(Stored items from a collection)
______________________________

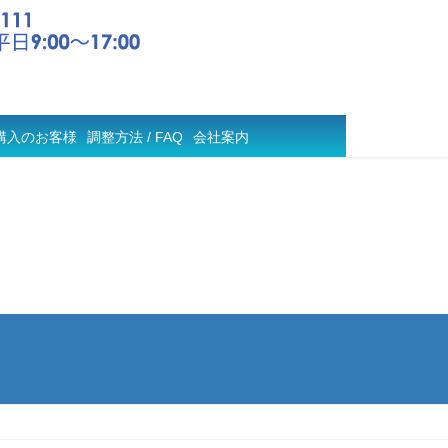
購入のお客様
調整方法 / FAQ
会社案内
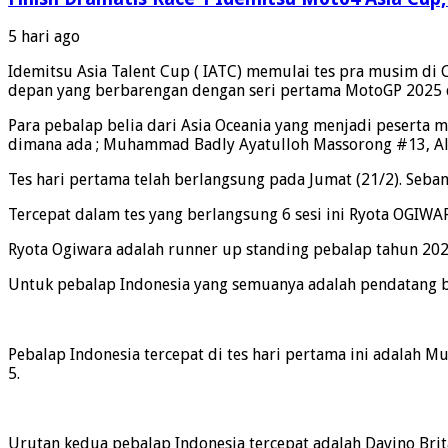
5 hari ago
Idemitsu Asia Talent Cup ( IATC) memulai tes pra musim di C
depan yang berbarengan dengan seri pertama MotoGP 2025 d
Para pebalap belia dari Asia Oceania yang menjadi peserta 
dimana ada ; Muhammad Badly Ayatulloh Massorong #13, Alv
Tes hari pertama telah berlangsung pada Jumat (21/2). Seban
Tercepat dalam tes yang berlangsung 6 sesi ini Ryota OGIWARA
Ryota Ogiwara adalah runner up standing pebalap tahun 202
Untuk pebalap Indonesia yang semuanya adalah pendatang ba
Pebalap Indonesia tercepat di tes hari pertama ini adalah 
5.
Urutan kedua pebalap Indonesia tercepat adalah Davino Brit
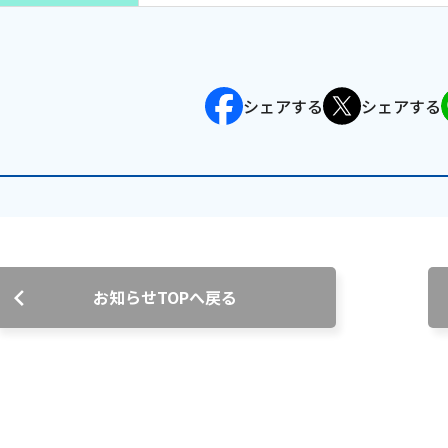
お電話でのお問い合わせ
受付時間：9:30〜18:00 年中無休
シェアする
シェアする
Webメール
お知らせTOPへ戻る
会社案内
お知らせ
シ
会社概要
障害情報
支店一覧
メンテナ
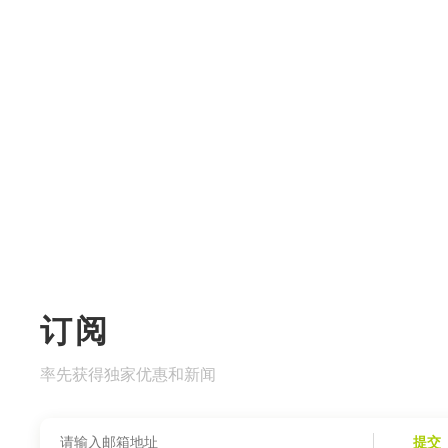
订阅
率先获得独家优惠和新闻
提交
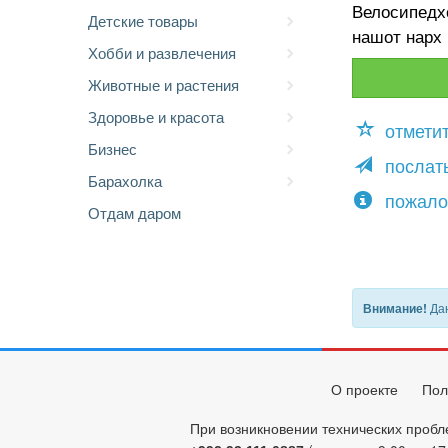
Велосипедх
Детские товары
нашот нарх
Хобби и развлечения
Животные и растения
Здоровье и красота
отмети
Бизнес
послать
Барахолка
пожало
Отдам даром
Дан
Внимание!
О проекте
Пол
При возникновении технических пробл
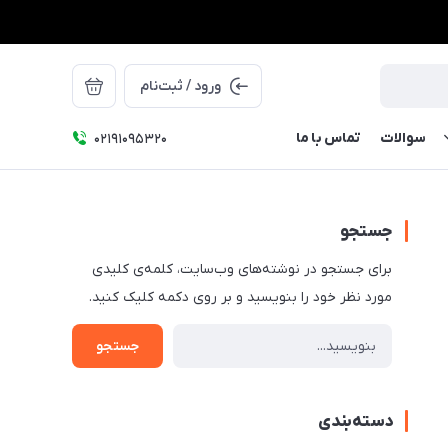
ورود / ثبت‌نام
سوالات
تماس با ما
۰۲۱91095320
جستجو
برای جستجو در نوشته‌های وب‌سایت، کلمه‌ی کلیدی
مورد نظر خود را بنویسید و بر روی دکمه کلیک کنید.
جستجو
دسته‌بندی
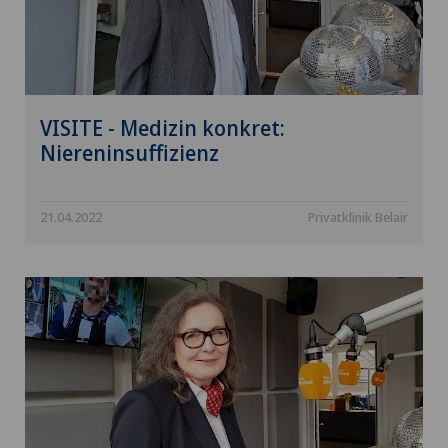
VISITE - Medizin konkret:
Niereninsuffizienz
21.04.2022
Privatklinik Belair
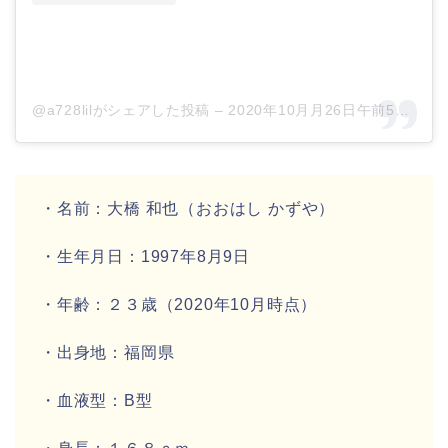
@a728lilがシェアした投稿
–
2020年10月月26日午前5時26分PDT
・名前：
大橋 和也
（おおはし かずや）
・生年月日：
1997年8月9日
・年齢：
２３歳
（2020年10月時点）
・出身地：
福岡県
・血液型：
B型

______________________________

• Task statement:
The data must be repeated exactly. Any pictures in it are to be left out.

• Response to this exercise:
購入のお客様
調整方法 / FAQ
会社案内
5 hari ago
Idemitsu Asia Talent Cup ( IATC) memulai tes pra musim di C
depan yang berbarengan dengan seri pertama MotoGP 2025 d
Para pebalap belia dari Asia Oceania yang menjadi peserta 
dimana ada ; Muhammad Badly Ayatulloh Massorong #13, Alv
Tes hari pertama telah berlangsung pada Jumat (21/2). Seban
Tercepat dalam tes yang berlangsung 6 sesi ini Ryota OGIWARA
Ryota Ogiwara adalah runner up standing pebalap tahun 202
Untuk pebalap Indonesia yang semuanya adalah pendatang ba
Pebalap Indonesia tercepat di tes hari pertama ini adalah 
5.
Urutan kedua pebalap Indonesia tercepat adalah Davino Brit
お電話でのお問い合わせ
受付時間：9:30〜18:00 年中無休
シェアする
シェアする
Webメール
お知らせTOPへ戻る
会社案内
お知らせ
シ
会社概要
障害情報
支店一覧
メンテナ
订阅
率先获得独家优惠和新闻
提交
Велосипедх
Детские товары
нашот нарх
Хобби и развлечения
Животные и растения
Здоровье и красота
отмети
Бизнес
послать
Барахолка
пожало
Отдам даром
Дан
Внимание!
О проекте
Пол
При возникновении технических пробл
ورود / ثبت‌نام
سوالات
تماس با ما
۰۲۱91095320
جستجو
برای جستجو در نوشته‌های وب‌سایت، کلمه‌ی کلیدی
مورد نظر خود را بنویسید و بر روی دکمه کلیک کنید.
جستجو
دسته‌بندی
VISITE - Medizin konkret:
Niereninsuffizienz
21.04.2022
Privatklinik Belair
@a728lilがシェアした投稿
–
2020年10月月26日午前5時26分PDT
・名前：
大橋 和也
（おおはし かずや）
・生年月日：
1997年8月9日
・年齢：
２３歳
（2020年10月時点）
・出身地：
福岡県
・血液型：
B型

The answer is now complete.